There are about 50 people in orange enjoying some beers, and it’s not a coincidence: this is where Dynamo fan group and band El Batallón meets before every match. The crowd grows as we get closer to game time, and every person that walks in greeted like family, with hugs and kisses on the cheek. Apart from the orange and black El Batallón shirts, you also see a variety of jerseys, MLS and otherwise. A fan in a Mexico jersey is laughing with a friend in a Honduran jersey.Another fan in an Argentina jersey makes fun of his friend for the USMNT missing the World Cup. That’s the beauty of El Batallón: it’s as diverse as Houston itself.

The idea is to bring the passion of football leagues in Argentina, Colombia, and Mexico to the MLS.

About 15 minutes before kickoff, the real party begins, as drums and flags emerge from a backroom. The tamboreada begins, and as the sounds of trumpets and trombones kick in, the procession to the stadium begins. Passersby and a few juggalos join in, and a few “whoop whoops” are heard. The march on the stadium has become somewhat common among MLS teams, but in other cities like Portland and Seattle, the marches are more reminiscent of the chants and scarf-waving typical of European clubs.

In Houston, the inspirations come from further south. The tamboraeda is a rhythmic dance party and everyone is invited. The idea is to bring the passion of football leagues in Argentina, Colombia, and Mexico to the MLS. The music stops for a bit as the band gets through an expedited security line; a member of the stadium staff already went by the bar and carded and wrist banded all those old enough to drink. Once inside, the parade picks up again, as they continue the march through the stadium to the north end of the stadium, where they join the other official Dynamo fan clubs, The Brickwall Firm and the Texian Army. The music will not stop for the rest of the match.
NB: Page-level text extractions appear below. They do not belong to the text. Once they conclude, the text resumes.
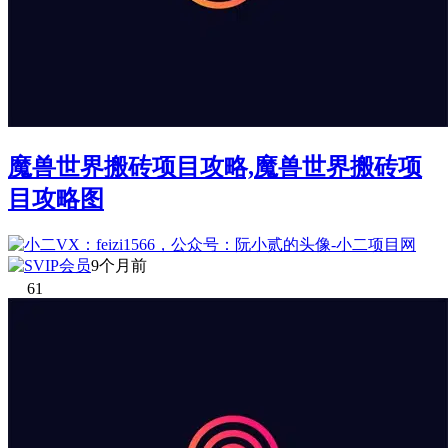
魔兽世界搬砖项目攻略,魔兽世界搬砖项
目攻略图
9个月前
61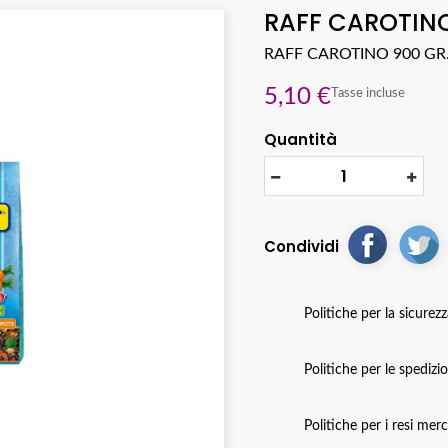
RAFF CAROTINO
RAFF CAROTINO 900 GR
5,10 €
Tasse incluse
Quantità
Condividi
Politiche per la sicurez
Politiche per le spedizi
Politiche per i resi mer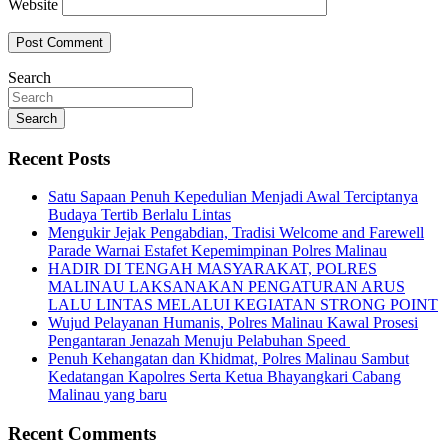
Website
Search
Search
Recent Posts
Satu Sapaan Penuh Kepedulian Menjadi Awal Terciptanya
Budaya Tertib Berlalu Lintas
Mengukir Jejak Pengabdian, Tradisi Welcome and Farewell
Parade Warnai Estafet Kepemimpinan Polres Malinau
HADIR DI TENGAH MASYARAKAT, POLRES
MALINAU LAKSANAKAN PENGATURAN ARUS
LALU LINTAS MELALUI KEGIATAN STRONG POINT
Wujud Pelayanan Humanis, Polres Malinau Kawal Prosesi
Pengantaran Jenazah Menuju Pelabuhan Speed
Penuh Kehangatan dan Khidmat, Polres Malinau Sambut
Kedatangan Kapolres Serta Ketua Bhayangkari Cabang
Malinau yang baru
Recent Comments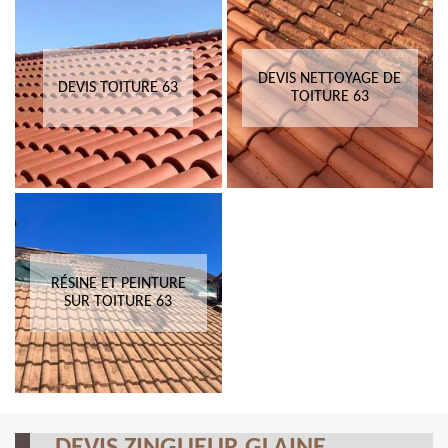
DEVIS NETTOYAGE DE
DEVIS TOITURE 63
TOITURE 63
RÉSINE ET PEINTURE
SUR TOITURE 63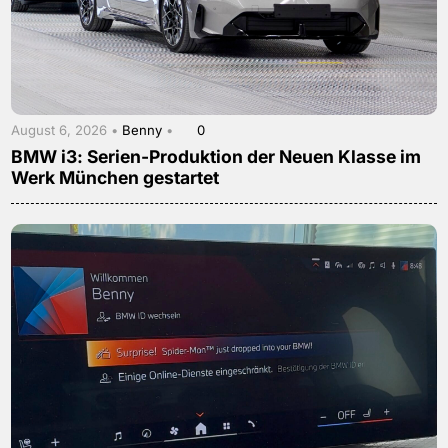
August 6, 2026 •
Benny
•
0
BMW i3: Serien-Produktion der Neuen Klasse im
Werk München gestartet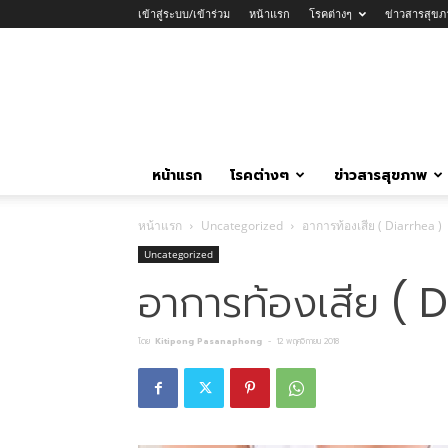
เข้าสู่ระบบ/เข้าร่วม
หน้าแรก
โรคต่างๆ
ข่าวสารสุขภ
หน้าแรก
โรคต่างๆ
ข่าวสารสุขภาพ
หน้าแรก
Uncategorized
อาการท้องเสีย ( Diarrhea )
Uncategorized
อาการท้องเสีย ( 
โดย
Kitipong Pasanaphong
-
12 พฤศจิกายน 2018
The Dynamo are a bit overmatched when facing Sporting Kansas City–who sport the stingiest defense in the league–without their top strikers, who are out due to World Cup qualifiers the night before. Sporting strikes first but the band plays on. I spoke to one of the longest tenured members of the group before the match, Manolo Gutierrez, who told me their goal is “intimidation through jubilation.” Throughout the night, El Batallón will change the song rotation, depending on how the team is doing. Like a dragon boat drummer, they guide their team through a rhythmic hypnosis, while trying to throw their opponent off. The band and the hundreds seated in the fan section sing along all night.

The sound of the tamboreada is all you can hear throughout the stadium; you can barely hear the distant sound of the announcer whenever there is a foul or substitution. The only respite is when the whistle blows halftime; the music stops, as the band moves towards the bathrooms, and to grab a few beers.

The camaraderie is clear among the group: everyone’s buying each other’s cold ones, helping each other carry instruments and bags. When speaking to Gutierrez, he told me their friendship extends beyond the matches; they regularly get together for events and outings. When Hurricane Harvey hit Houston, members of El Batallon organized collection drives and delivered goods to those who had to take shelter at the George R. Brown Convention Center, around the corner from the stadium. Many of the members even got together to help the Houston community with demolition, clean up and rebuilding. At the stadium or in the community, El Batallón represents what’s best about soccer, about MLS, and about Houston.